The need for engaged leadership in the post-pandemic age is critical, says Josh Vaisman, founder of Flourish Veterinary Consulting. His work explores how team members who work for accountable leaders are more likely to stay and perform at their best.

He and his colleague Andi Davison, a licensed veterinarian technician, gave the presentation “If You Ain’t Coaching, You Ain’t Leading” on January 6 at the AVMA Veterinary Leadership Conference in Chicago.

Directives and decisions

Often leaders will make a decision and delegate the task to someone else to complete. However, a “fixing leader” sees a problem and provides a solution while a “coaching leader” creates opportunities for their team.

“There’s a time and place for directives, but if that’s the only tool we’re using as leaders, we’re creating an environment of disempowerment,” Vaisman said.

He encouraged leaders to practice coaching-informed leadership by inviting people into the conversation, which will also help them feel seen, heard, and valued.

A young and senior veterinarian work together
A leader with a coaching mindset opens paths and gives opportunities to their team instead of just providing a solution, says Josh Vaisman, founder of Flourish Veterinary Consulting.

Vaisman and his colleagues developed a five-step process for implementing coaching-informed leadership.

  1. Coaching mindset
    The first step is to put oneself in a mental state to be a coaching leader. Being aware of other people’s strengths, you can help people be the best version of themselves, guide them toward their goals, and walk with them on the journey.
  2. Cultivating participation

    Being a guide is more effective if there are two-way conversations, which can’t be done without inviting others in and creating conditions that invite full participation.

    Fostering authentic, engaged interactions during challenging conversations could help defuse and solve the problem. Leaders need to intentionally engage with teammates and give them the chance to open up.

  3. Eye on the prize

    “As leaders, it is our job to have expectations of our team, we have to guide them,” Davison said.

    She explained that the coaching approach happens when a leader gives their team the tools and freedom to figure out how to reach an end goal.

    Take, for example, an employee who has been consistently late over the last few weeks. A leader in the clinic has multiple ways to approach the issue while keeping goals in mind.

    A problem-focused approach is success oriented and could be articulated by saying, “Hey I noticed you’ve been late for the last two weeks. You’ve been arriving at 8:30 instead of 8:00. How can I help you be here and ready to work at 8:00?”

    A solution-focused approach builds resolutions in the future and could be addressed with the following statement: “I’ve seen the pride you take in helping shift change go smoothly. I’ve also noticed you’ve been late a lot and that’s just not like you.

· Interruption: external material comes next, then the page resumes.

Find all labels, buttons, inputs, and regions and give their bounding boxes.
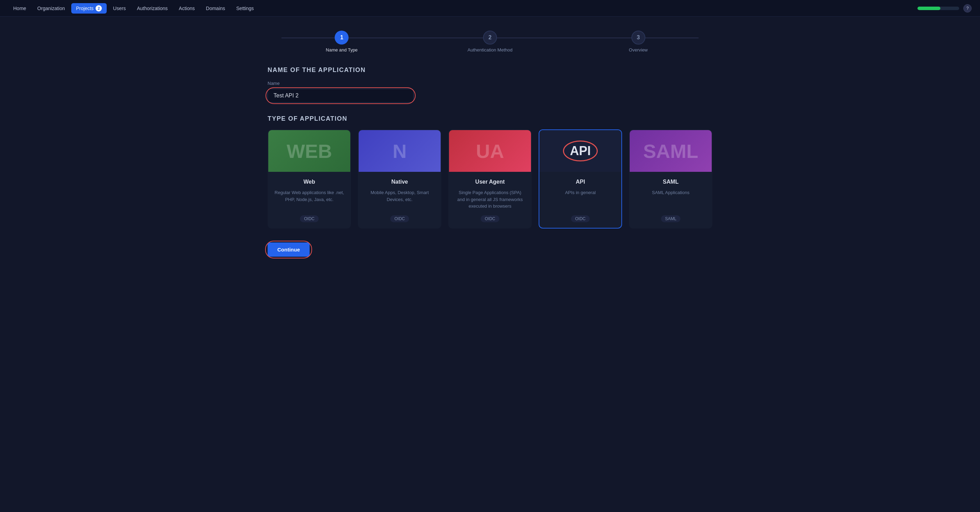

I would like for us to find some ways to get you here at your scheduled start time.”

  4. Super curiosity

    Curiosity is the most valuable skill we can develop, Davison said.

    Asking the right questions helps a leader learn more about their team, allowing them to be more aware of future opportunities for growth.

    Davison distinguished between two types of curiosity questions: “little c” questions, which are the typical close-ended questions that can be answered with a short phrase, and “big C” questions, which are the types that require additional details and are used to illicit a more complete picture from the speaker’s perspective.

    A “little c” question is, “How was the Veterinary Leadership Conference?”

    A “big C” question is, “Tell me about your favorite session you attended.” This could be followed up with, “That sounds very impactful. What strategies did you learn?”

  5. Reflect and direct

    When coaching, Vaisman suggests using reflective listening, combining curiosity, and applying questions to direct back to the original goal.

    Some examples of reflective listening questions are:

    • “What I'm hearing is…”
    • “If I understand correctly…”
    • “The sense I have is…”

    Redirection statements sound like:

    • “Given that information, do you think Dr. Brown would be worth reaching out to?”
    • “Okay, so how does that work? What would we need to achieve it?”

    Vaisman explained that conversations like this strengthen relationships. A leader’s actions and words should convey to the other person, “You’re essential enough that I’m willing to spend this time and energy on you.”

    “People care when they feel cared for,” Vaisman said. “No human being ever performed at their best when they felt like what they were doing was purposeless.”